1100 Azure developers turned up for a free talk by Scott Guthrie. He demonstrated a few new features of Azure that people might not be aware of, some of which may be still in preview.
The M-series VM is based on Windows Server 2016 which allows virtualization inside a VM. It can have up to 120 cores and 3.5TB of RAM. He demonstrated a VM inside a VM inside a VM…
I was thinking that this might be useful for running our own Docker containers since the Azure Container Service doesn’t support Windows containers.
Maybe you didn’t notice the shell icon in the portal.
This starts a VM with a bash command where you can run Azure CLI commands. It even lets you run Vim.
You can click down on an exception in App Insights and there’s a link that lets you open a debug session in Visual Studio.
When you configure an App Service to deploy from git
(which is already quite cool - git push azure
)
then you can see the history in the portal and choose to redeploy any previous version.
There’s a tab in App Services for Continuous Delivery. If CD is not configured then this can start a wizard to set up a release pipeline. If it is configured then it shows the history of deployments.
You can develop Xamarin iOS apps in Visual Studio on Windows. If you attach an iOS device, eg an iPhone, then you can see a live preview while you’re designing views, and quickly deploy to the device.
You can configure a CI/CD pipeline for iOS devices that will build, deploy and test on multiple Mac/iOS devices in the cloud.
The portal can proactively alert you about many misconfigurations, including security, availability, performance, cost.
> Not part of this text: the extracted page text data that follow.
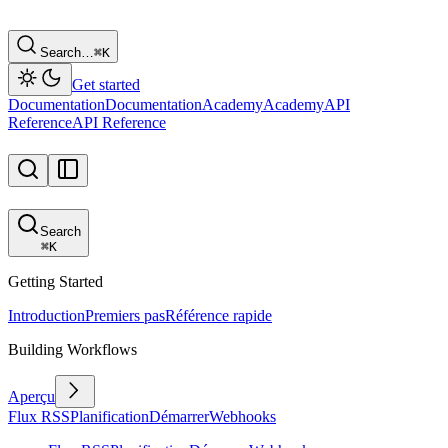
Search…
⌘
K
Get started
Documentation
Documentation
Academy
Academy
API
Reference
API Reference
Search
⌘
K
Getting Started
Introduction
Premiers pas
Référence rapide
Building Workflows
Aperçu
Flux RSS
Planification
Démarrer
Webhooks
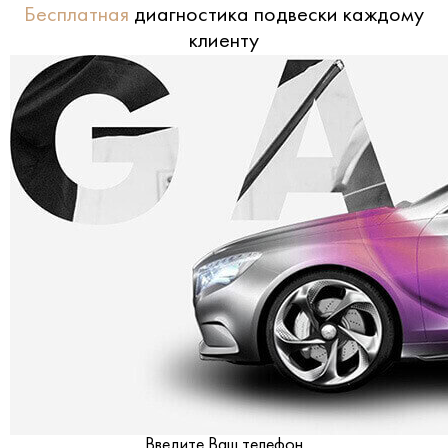
Бесплатная
диагностика подвески каждому
клиенту
Введите Ваш телефон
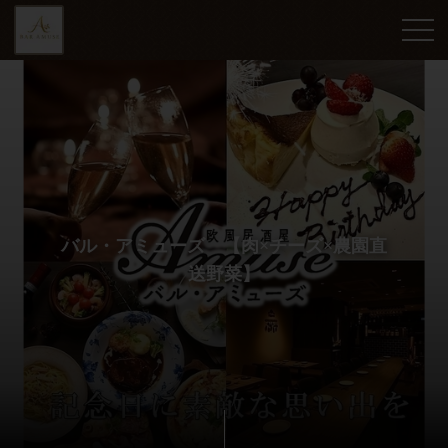
バル・アミューズ 【肉×チーズ×農園直
送野菜】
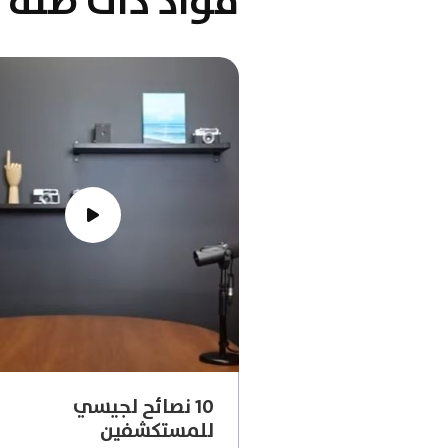
مواد ذات صلة
10 نصائح لجيسي
للمستكشفين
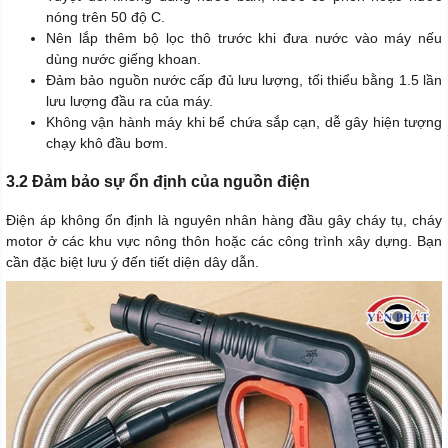
nóng trên 50 độ C.
Nên lắp thêm bộ lọc thô trước khi đưa nước vào máy nếu
dùng nước giếng khoan.
Đảm bảo nguồn nước cấp đủ lưu lượng, tối thiểu bằng 1.5 lần
lưu lượng đầu ra của máy.
Không vận hành máy khi bể chứa sắp cạn, dễ gây hiện tượng
chạy khô đầu bơm.
3.2 Đảm bảo sự ổn định của nguồn điện
Điện áp không ổn định là nguyên nhân hàng đầu gây cháy tụ, cháy
motor ở các khu vực nông thôn hoặc các công trình xây dựng. Bạn
cần đặc biệt lưu ý đến tiết diện dây dẫn.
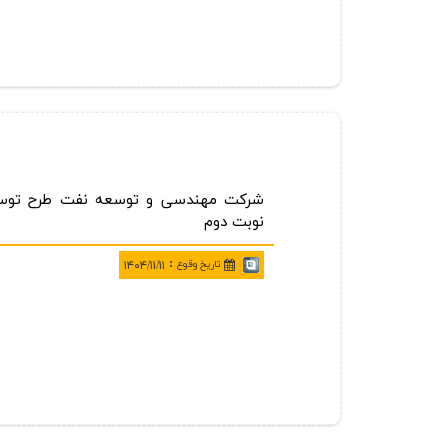
شركت مهندسی و توسعه نفت طرح توسعه و
نوبت دوم
:
تاريخ وقوع
۱۴۰۴/۱۱/۱۱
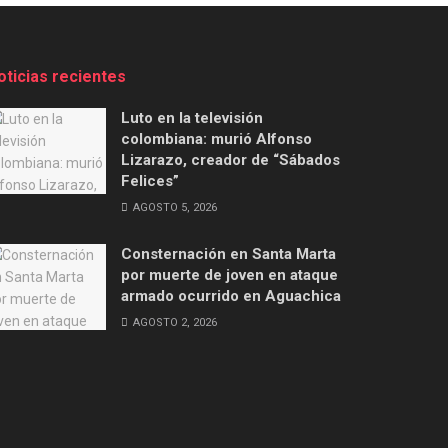
oticias recientes
Luto en la televisión
colombiana: murió Alfonso
Lizarazo, creador de “Sábados
Felices”
AGOSTO 5, 2026
Consternación en Santa Marta
por muerte de joven en ataque
armado ocurrido en Aguachica
AGOSTO 2, 2026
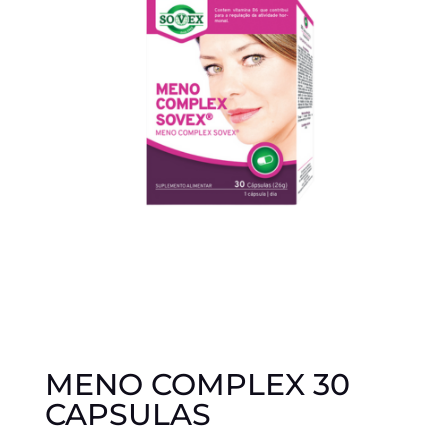
MENO COMPLEX 30
CAPSULAS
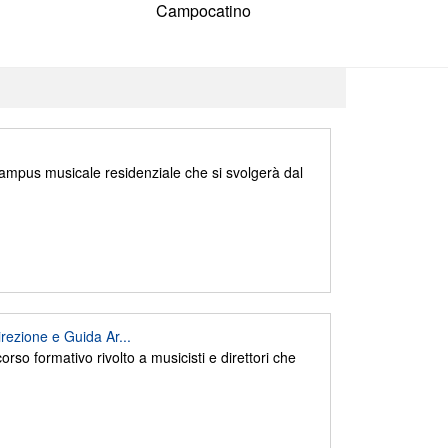
Campocatino
mpus musicale residenziale che si svolgerà dal
irezione e Guida Ar...
orso formativo rivolto a musicisti e direttori che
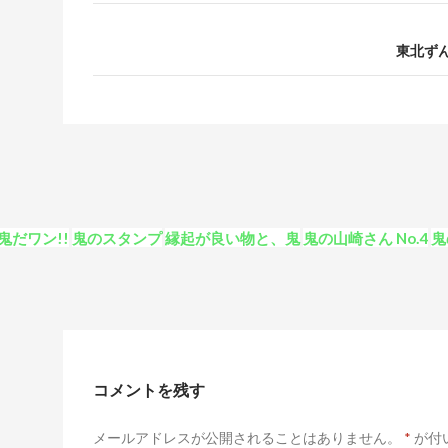
東北ず
鬼だワン!!
鬼のスタンプ
縁起が良い物と、鬼
鬼の山崎さん No.4
鬼
コメントを残す
メールアドレスが公開されることはありません。
*
が付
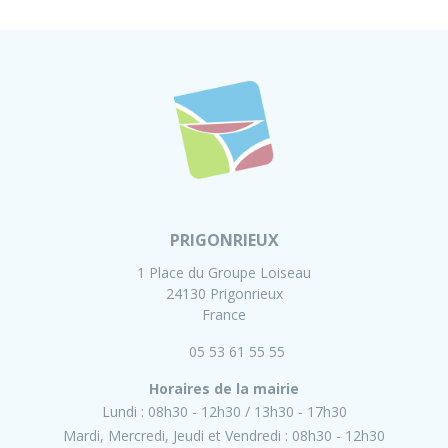
PRIGONRIEUX
1 Place du Groupe Loiseau
24130 Prigonrieux
France
05 53 61 55 55
Horaires de la mairie
Lundi :
08h30 - 12h30
13h30 - 17h30
Mardi, Mercredi, Jeudi et Vendredi :
08h30 - 12h30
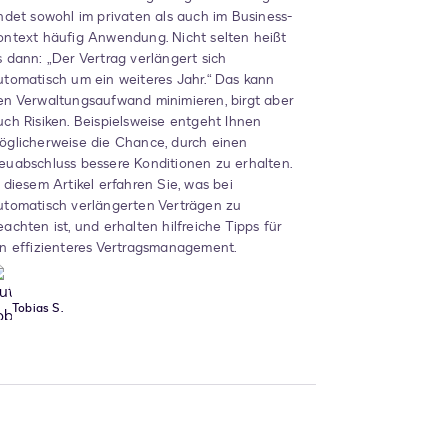
indet sowohl im privaten als auch im Business-
ontext häufig Anwendung. Nicht selten heißt
s dann: „Der Vertrag verlängert sich
utomatisch um ein weiteres Jahr.“ Das kann
en Verwaltungsaufwand minimieren, birgt aber
uch Risiken. Beispielsweise entgeht Ihnen
öglicherweise die Chance, durch einen
euabschluss bessere Konditionen zu erhalten.
n diesem Artikel erfahren Sie, was bei
utomatisch verlängerten Verträgen zu
eachten ist, und erhalten hilfreiche Tipps für
in effizienteres Vertragsmanagement.
Tobias S.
If configured, it can tell you about possible SQL injection vulnerabilities.
Cosmos DB, formerly DocumentDb, is Microsoft’s globally distributed, multi-API, NoSQL database.
It has multiples SLA’s - not just for availability, but also for performance, throughput, etc.
It has multiple API’s, which means you can address it as MongoDb, Table Storage, Gremlin (graph), and others. This means that you can, for example import the Gremlin module into Node to access it that way. The management interface is optimized for the chosen API.
You can choose from several consistency models:
Performance is provisioned at a per second level, but throttling is done on a one minute average.
Right-click > add Docker support to projects in Visual Studio. Good support for debugging across projects in different containers.
Docker CI/CD in preview.
It’s possible to deploy Docker containers to Service Fabric (as opposed to Container Service).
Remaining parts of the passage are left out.